Dividing a product of different primes by another prime A relatively straight forward question.
If I were to multiple any amount of different prime numbers together say 7*3*11, is it possible to divide the product by a single other prime number say 23 and have it result in an integer?
So in essence, will the product of those prime numbers only be divisible by those prime numbers and the products between those factors or will there be, for a certain multiplication of primes, a different prime that the product will be divisible by?
 A: There is not, because the integers have the property of unique factorization, which means that each integer can be factored into primes in only one way.  If an integer factors into primes $p_1p_2\ldots $ and is divisible by a prime $q$, then $q$ must be equal to one of the $p_i$.
Unique factorization is a special property of the integers.  For a simple example of a system without unique factorization,  consider the set $1,4,7,10,13,16\ldots$. In this system 4, 10, and 25 are prime, because we have omitted 2 and 5.  The number 100 factors into the primes $4\cdot 25 $ but is also evenly divisible by the prime $10$.
For a different example, consider the set of real numbers of the form $a+b\sqrt5$, where $a$ and $b$ are integers.

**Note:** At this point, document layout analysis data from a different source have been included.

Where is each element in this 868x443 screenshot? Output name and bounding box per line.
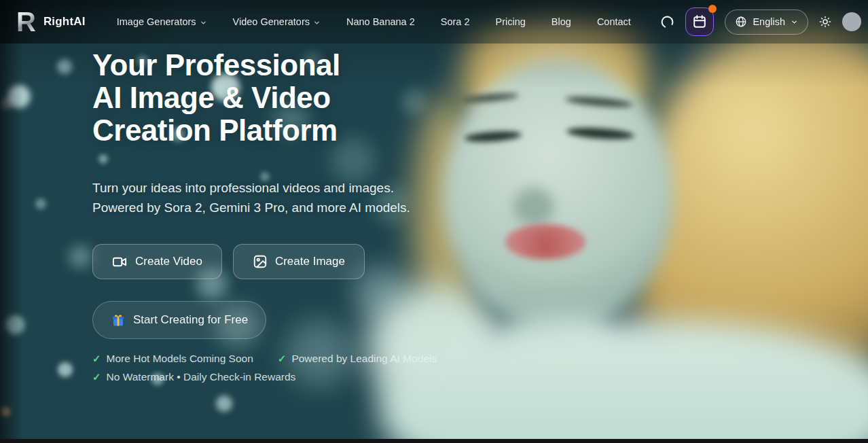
- nav-item-contact[interactable]: Contact: [597, 16, 631, 27]
- title-line: AI Image & Video: [92, 82, 340, 114]
- chevron-down-icon: [200, 19, 207, 26]
- user-avatar[interactable]: [842, 12, 861, 31]
- button-label: Start Creating for Free: [133, 313, 248, 327]
- page: R RightAI Image Generators Video Generat…: [0, 0, 868, 443]
- nav-item-label: Blog: [551, 16, 571, 27]
- title-line: Your Professional: [92, 49, 340, 82]
- feature-label: No Watermark • Daily Check-in Rewards: [107, 371, 296, 383]
- create-image-button[interactable]: Create Image: [233, 244, 365, 279]
- feature-row: ✓ More Hot Models Coming Soon ✓ Powered …: [92, 353, 500, 365]
- nav-item-label: Video Generators: [233, 16, 310, 27]
- image-icon: [253, 254, 268, 269]
- theme-toggle-sun-icon[interactable]: [819, 16, 831, 28]
- nav-item-label: Nano Banana 2: [346, 16, 415, 27]
- nav-item-video-generators[interactable]: Video Generators: [233, 16, 321, 27]
- subtitle-line: Turn your ideas into professional videos…: [92, 178, 410, 198]
- start-creating-free-button[interactable]: Start Creating for Free: [92, 301, 266, 339]
- check-icon: ✓: [92, 371, 101, 383]
- title-line: Creation Platform: [92, 114, 340, 147]
- feature-list: ✓ More Hot Models Coming Soon ✓ Powered …: [92, 353, 500, 389]
- nav-item-pricing[interactable]: Pricing: [496, 16, 526, 27]
- nav-item-nano-banana-2[interactable]: Nano Banana 2: [346, 16, 415, 27]
- nav-item-label: Image Generators: [117, 16, 196, 27]
- top-navbar: R RightAI Image Generators Video Generat…: [0, 0, 868, 43]
- button-label: Create Image: [275, 255, 345, 268]
- check-icon: ✓: [278, 353, 287, 365]
- chevron-down-icon: [313, 19, 321, 26]
- gift-icon: [111, 313, 126, 327]
- nav-item-label: Contact: [597, 16, 631, 27]
- language-selector[interactable]: English: [725, 10, 808, 35]
- brand[interactable]: R RightAI: [16, 8, 86, 35]
- button-label: Create Video: [135, 255, 202, 268]
- globe-icon: [735, 16, 747, 28]
- daily-checkin-button[interactable]: [685, 7, 714, 36]
- feature-item: ✓ More Hot Models Coming Soon: [92, 353, 253, 365]
- feature-row: ✓ No Watermark • Daily Check-in Rewards: [92, 371, 500, 383]
- subtitle-line: Powered by Sora 2, Gemini 3 Pro, and mor…: [92, 198, 410, 217]
- chevron-down-icon: [791, 18, 798, 26]
- nav-item-label: Sora 2: [441, 16, 470, 27]
- bottom-edge-strip: [0, 439, 868, 443]
- brand-name: RightAI: [43, 15, 86, 29]
- language-label: English: [753, 16, 785, 27]
- spinner-arc-icon: [660, 15, 674, 29]
- notification-dot: [708, 5, 717, 13]
- nav-item-blog[interactable]: Blog: [551, 16, 571, 27]
- nav-item-sora-2[interactable]: Sora 2: [441, 16, 470, 27]
- feature-label: Powered by Leading AI Models: [291, 353, 437, 365]
- calendar-icon: [692, 14, 707, 29]
- nav-item-image-generators[interactable]: Image Generators: [117, 16, 207, 27]
- cta-button-row: Create Video Create Image: [92, 244, 365, 279]
- feature-item: ✓ Powered by Leading AI Models: [278, 353, 437, 365]
- hero-subtitle: Turn your ideas into professional videos…: [92, 178, 410, 217]
- check-icon: ✓: [92, 353, 101, 365]
- primary-navigation: Image Generators Video Generators Nano B…: [117, 16, 631, 27]
- navbar-actions: English: [660, 7, 861, 36]
- feature-item: ✓ No Watermark • Daily Check-in Rewards: [92, 371, 295, 383]
- video-camera-icon: [112, 254, 128, 270]
- nav-item-label: Pricing: [496, 16, 526, 27]
- r-logo-icon: R: [16, 8, 36, 35]
- create-video-button[interactable]: Create Video: [92, 244, 222, 279]
- page-title: Your Professional AI Image & Video Creat…: [92, 49, 340, 147]
- feature-label: More Hot Models Coming Soon: [107, 353, 253, 365]
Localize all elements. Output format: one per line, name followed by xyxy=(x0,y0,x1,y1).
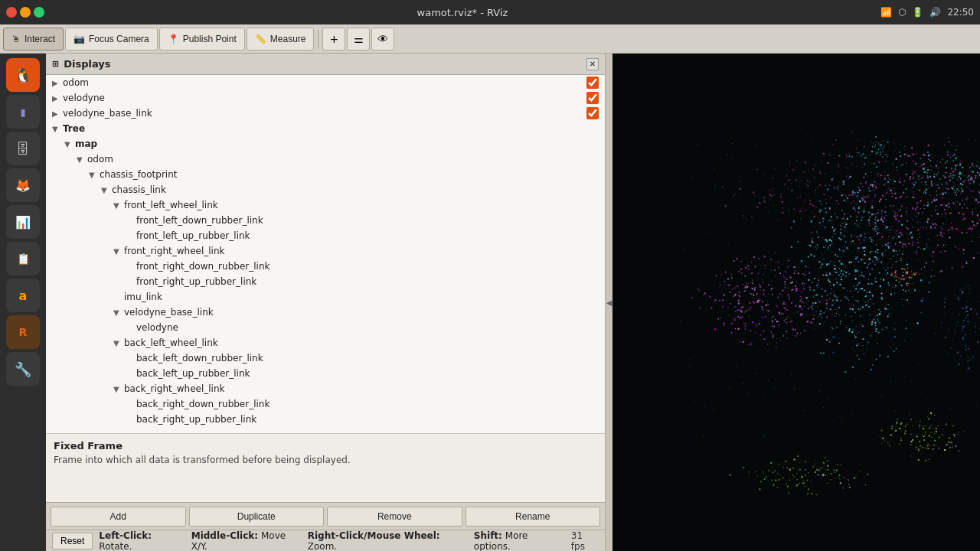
display-checkbox[interactable] xyxy=(586,107,599,119)
expand-icon: ▼ xyxy=(101,186,112,194)
titlebar: wamot.rviz* - RViz 📶 ⬡ 🔋 🔊 22:50 xyxy=(0,0,980,24)
rename-button[interactable]: Rename xyxy=(466,507,601,527)
publish-point-button[interactable]: 📍 Publish Point xyxy=(159,28,245,51)
displays-panel-icon: ⊞ xyxy=(52,59,59,69)
info-area: Fixed Frame Frame into which all data is… xyxy=(46,433,605,502)
volume-icon: 🔊 xyxy=(929,7,941,18)
middle-click-label: Middle-Click: Move X/Y. xyxy=(191,530,302,552)
tree-item[interactable]: front_right_down_rubber_link xyxy=(46,259,605,274)
left-panel: ⊞ Displays ✕ ▶odom▶velodyne▶velodyne_bas… xyxy=(46,54,605,551)
tree-item[interactable]: ▼velodyne_base_link xyxy=(46,305,605,320)
minimize-button[interactable] xyxy=(20,7,31,18)
displays-close-button[interactable]: ✕ xyxy=(586,58,599,70)
tree-item[interactable]: back_left_up_rubber_link xyxy=(46,366,605,381)
terminal-launcher-icon[interactable]: ▮ xyxy=(6,95,40,129)
focus-camera-button[interactable]: 📷 Focus Camera xyxy=(65,28,158,51)
tree-item[interactable]: ▼chassis_footprint xyxy=(46,167,605,182)
files-launcher-icon[interactable]: 🗄 xyxy=(6,132,40,165)
application-sidebar: 🐧 ▮ 🗄 🦊 📊 📋 a R 🔧 xyxy=(0,54,46,551)
expand-icon: ▼ xyxy=(113,201,124,210)
middle-click-key: Middle-Click: xyxy=(191,530,258,541)
close-button[interactable] xyxy=(6,7,17,18)
tree-label: map xyxy=(75,139,602,149)
tree-label: front_right_up_rubber_link xyxy=(136,276,602,287)
3d-viewport[interactable] xyxy=(612,54,980,551)
right-click-value: Zoom. xyxy=(308,541,337,552)
display-checkbox[interactable] xyxy=(586,92,599,104)
ubuntu-launcher-icon[interactable]: 🐧 xyxy=(6,58,40,92)
tree-item[interactable]: front_left_up_rubber_link xyxy=(46,228,605,243)
expand-icon: ▶ xyxy=(52,79,63,87)
interact-icon: 🖱 xyxy=(11,34,21,44)
expand-icon: ▶ xyxy=(52,94,63,103)
reset-button[interactable]: Reset xyxy=(52,533,93,549)
maximize-button[interactable] xyxy=(34,7,44,18)
clock: 22:50 xyxy=(947,7,974,18)
interact-button[interactable]: 🖱 Interact xyxy=(3,28,64,51)
spreadsheet-launcher-icon[interactable]: 📊 xyxy=(6,205,40,239)
add-button[interactable]: Add xyxy=(51,507,186,527)
expand-icon: ▼ xyxy=(89,171,100,179)
tree-item[interactable]: ▼map xyxy=(46,136,605,152)
tree-item[interactable]: back_right_up_rubber_link xyxy=(46,412,605,427)
wifi-icon: 📶 xyxy=(880,7,892,18)
fps-counter: 31 fps xyxy=(571,530,599,552)
left-click-label: Left-Click: Rotate. xyxy=(99,530,185,552)
duplicate-button[interactable]: Duplicate xyxy=(189,507,325,527)
focus-camera-icon: 📷 xyxy=(74,34,85,44)
tree-item[interactable]: ▶velodyne xyxy=(46,90,605,106)
tree-label: back_right_up_rubber_link xyxy=(136,414,602,425)
tree-label: odom xyxy=(63,77,586,88)
add-tool-button[interactable]: + xyxy=(322,28,345,51)
amazon-launcher-icon[interactable]: a xyxy=(6,279,40,312)
tree-label: front_left_down_rubber_link xyxy=(136,215,602,226)
expand-icon: ▼ xyxy=(52,125,63,133)
firefox-launcher-icon[interactable]: 🦊 xyxy=(6,168,40,202)
tree-label: front_left_up_rubber_link xyxy=(136,230,602,241)
displays-tree[interactable]: ▶odom▶velodyne▶velodyne_base_link▼Tree▼m… xyxy=(46,75,605,433)
tree-item[interactable]: back_left_down_rubber_link xyxy=(46,350,605,366)
view-options-button[interactable]: ⚌ xyxy=(347,28,370,51)
tools-launcher-icon[interactable]: 🔧 xyxy=(6,352,40,386)
display-checkbox[interactable] xyxy=(586,77,599,89)
tree-item[interactable]: ▼front_right_wheel_link xyxy=(46,243,605,259)
rviz-launcher-icon[interactable]: R xyxy=(6,315,40,349)
tree-item[interactable]: back_right_down_rubber_link xyxy=(46,396,605,412)
tree-item[interactable]: ▶velodyne_base_link xyxy=(46,106,605,121)
tree-label: velodyne_base_link xyxy=(63,108,586,119)
window-controls xyxy=(6,7,44,18)
toolbar-separator-1 xyxy=(318,30,318,48)
publish-point-icon: 📍 xyxy=(168,34,179,44)
tree-label: back_left_down_rubber_link xyxy=(136,353,602,364)
tree-item[interactable]: ▼chassis_link xyxy=(46,182,605,197)
remove-button[interactable]: Remove xyxy=(327,507,462,527)
tree-item[interactable]: ▼Tree xyxy=(46,121,605,136)
presentation-launcher-icon[interactable]: 📋 xyxy=(6,242,40,276)
bluetooth-icon: ⬡ xyxy=(898,7,906,18)
tree-item[interactable]: ▼front_left_wheel_link xyxy=(46,197,605,213)
tree-item[interactable]: front_left_down_rubber_link xyxy=(46,213,605,228)
shift-key: Shift: xyxy=(474,530,502,541)
info-description: Frame into which all data is transformed… xyxy=(54,455,597,465)
measure-button[interactable]: 📏 Measure xyxy=(247,28,315,51)
system-tray: 📶 ⬡ 🔋 🔊 22:50 xyxy=(880,7,974,18)
info-title: Fixed Frame xyxy=(54,440,597,452)
expand-icon: ▼ xyxy=(77,155,87,164)
tree-label: chassis_link xyxy=(112,184,602,195)
tree-item[interactable]: ▼back_left_wheel_link xyxy=(46,335,605,350)
expand-icon: ▼ xyxy=(113,247,124,256)
tree-label: chassis_footprint xyxy=(100,169,602,180)
tree-item[interactable]: front_right_up_rubber_link xyxy=(46,274,605,289)
tree-item[interactable]: ▶odom xyxy=(46,75,605,90)
panel-collapse-handle[interactable]: ◀ xyxy=(605,54,612,551)
extra-button[interactable]: 👁 xyxy=(371,28,394,51)
bottom-action-buttons: Add Duplicate Remove Rename xyxy=(46,502,605,530)
tree-item[interactable]: ▼odom xyxy=(46,152,605,167)
expand-icon: ▼ xyxy=(113,385,124,393)
tree-item[interactable]: ▼back_right_wheel_link xyxy=(46,381,605,396)
tree-label: velodyne_base_link xyxy=(124,307,602,318)
tree-label: front_right_down_rubber_link xyxy=(136,261,602,272)
tree-item[interactable]: imu_link xyxy=(46,289,605,305)
tree-item[interactable]: velodyne xyxy=(46,320,605,335)
expand-icon: ▼ xyxy=(113,339,124,347)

In this system, $4$ has two different factorizations into primes.  In addition to the usual factorization $4=2\cdot 2$, one also has $4=(-1+\sqrt5)(1+\sqrt 5)$.  But none of $2, -1+\sqrt5,$ and $1+\sqrt 5$ is a factor of the other two.
A: I advise you to read about the fundamental theorem of arithmetics. A good place to start is the wiki page about the theorem. The theorem tells you exactly that the prime divisors of a given integer are determined uniquely, meaning that $p_1^{k_1}\cdots p_n^{k_n}$ is only divisible by $p_1,\dots, p_n$.